Finally, the IRDAI is also open to innovative insurance-tech products and has a ‘regulatory sandbox’ scheme. Interested parties are able to put forward proposals to the IRDAI in relation to innovative products. The IRDAI may approve these, for an initial period of six months, extendable by a further six months. If an approval is considered successful by the IRDAI, it can then be formalised in longer term regulations. This presents an opportunity for investment in innovations in this sector in India.
Increase in the FDI cap
In February 2021, the finance minister of India announced an increase in the foreign direct investment (FDI) cap from its current limit of 49% to 74%. The changes are being implemented quickly. As of 21 April 2021, the Insurance Act 1938 has been amended to remove requirements of Indian control and the government has published draft amendments to the Indian Insurance Companies (Foreign Investment) Rules 2015. Once these come into force, the only remaining steps are the repeal of the IRDAI’s previous Indian ownership and control guidelines and the inclusion of the 74% cap in the Foreign Exchange Management (Non-Debt Instruments) Rules 2019 and the consolidated FDI policy, either directly or through a ‘press note’. Both of these steps are expected to take place shortly and will likely be implemented by the time this article is published.
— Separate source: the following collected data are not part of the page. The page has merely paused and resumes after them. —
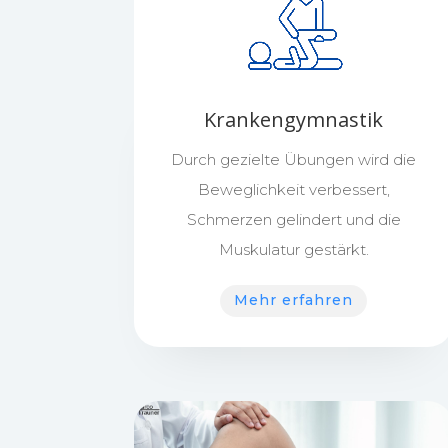
Krankengymnastik
Durch gezielte Übungen wird die
Beweglichkeit verbessert,
Schmerzen gelindert und die
Muskulatur gestärkt.
Mehr erfahren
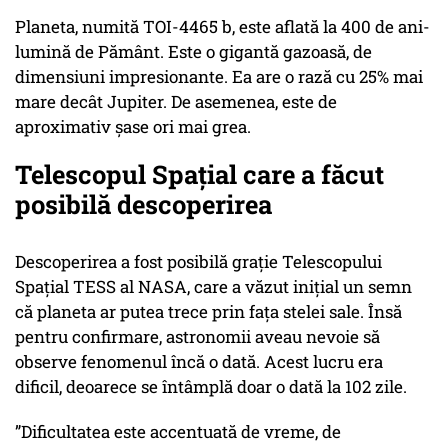
Planeta, numită TOI-4465 b, este aflată la 400 de ani-
lumină de Pământ. Este o gigantă gazoasă, de
dimensiuni impresionante. Ea are o rază cu 25% mai
mare decât Jupiter. De asemenea, este de
aproximativ șase ori mai grea.
Telescopul Spațial care a făcut
posibilă descoperirea
Descoperirea a fost posibilă grație Telescopului
Spațial TESS al NASA, care a văzut inițial un semn
că planeta ar putea trece prin fața stelei sale. Însă
pentru confirmare, astronomii aveau nevoie să
observe fenomenul încă o dată. Acest lucru era
dificil, deoarece se întâmplă doar o dată la 102 zile.
”Dificultatea este accentuată de vreme, de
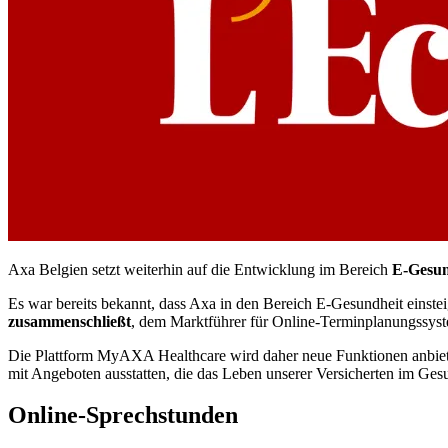
Axa Belgien setzt weiterhin auf die Entwicklung im Bereich
E-Gesun
Es war bereits bekannt, dass Axa in den Bereich E-Gesundheit einstei
zusammenschließt
, dem Marktführer für Online-Terminplanungssyst
Die Plattform MyAXA Healthcare wird daher neue Funktionen anbieten
mit Angeboten ausstatten, die das Leben unserer Versicherten im Gesun
Online-Sprechstunden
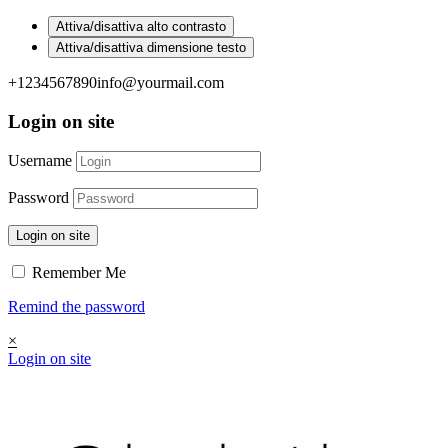
Attiva/disattiva alto contrasto
Attiva/disattiva dimensione testo
+1234567890
info@yourmail.com
Login on site
Username
Password
Login on site
Remember Me
Remind the password
×
Login on site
The IRDAI has imposed certain requirements that accompany the higher FDI cap, including residency requirements for directors and key managerial personnel, the requirement for a higher retention of net profits for insurers with low solvency margins (where foreign investment exceeds 49%) and enhanced corporate governance requirements in relation to independent directors.
There are, of course, larger questions around why foreign investment should condition the ability to pay dividends, but these requirements were foreshadowed in the finance minister’s budget speech and so were anticipated by the market, so the market has reacted positively to this. Therefore, once fully implemented, the increase in the FDI cap is likely to spur further investment and M&A activity.
The combination of any stake sales driven by RBI policy and an increase in the FDI cap is likely to result in a significant overhaul of the insurance market in India. This, together with the growth of digital opportunities, will drive transactions in the year ahead.